It should be stressed again that CORDS is an advisory organization. Its personnel are not here to do the jobs that need doing, but to assist the Vietnamese in getting them done. That is the CORDS goal: to be strong advisors who actually strengthen the GVN in preparation for the day when US assistance is not longer available or required.

 

III.  CORDS AND THE SECURITY PROBLEM:

CORDS/Territorial Forces

One of the most important responsibilities of CORDS is to advise province and district officials on their integral security forces, the Regional Forces (RF), Popular Forces (PF), and People’s Self Defense Forces (PSDF).    The Regional Forces are province troops and are employed anywhere in the province. The Popular Forces are district troops and are normally under the control of village chiefs. The PSDF are militia type troops and only protect their own hamlet.

The Vietnamese Army and allied military forces are targeted against the main forces of the enemy. The RF/PF have the mission of providing territorial security for the pacification areas of each province and of providing local security for villages and hamlets.

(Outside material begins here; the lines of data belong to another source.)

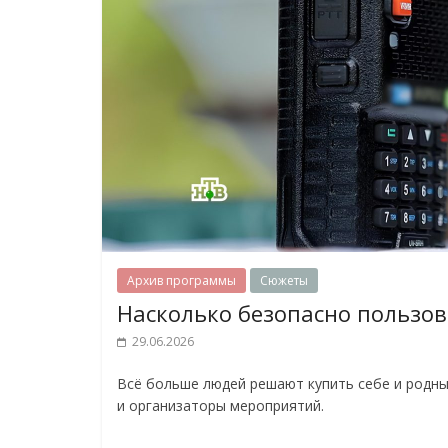
Архив программы
Сюжеты
Насколько безопасно пользов
29.06.2026
Всё больше людей решают купить себе и родным
и организаторы мероприятий.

Each province has approximately forty RF companies and 180 PF platoons. These forces are assigned to provinces or districts, and PF platoons are being placed under the operational control of village chiefs, as part of the process of strengthening governmental machinery at lower levels.

CORDS advisors at province level work with the Province Chief's military staff to help improve operations of RF/PF and to help coordinate their operations with those of ARVN and US forces operating within the province. Combined operations using all of these units are becoming more frequent and RF/PF units have given increasingly better accounts of themselves as their training has progressed and as they have received new and better equipment.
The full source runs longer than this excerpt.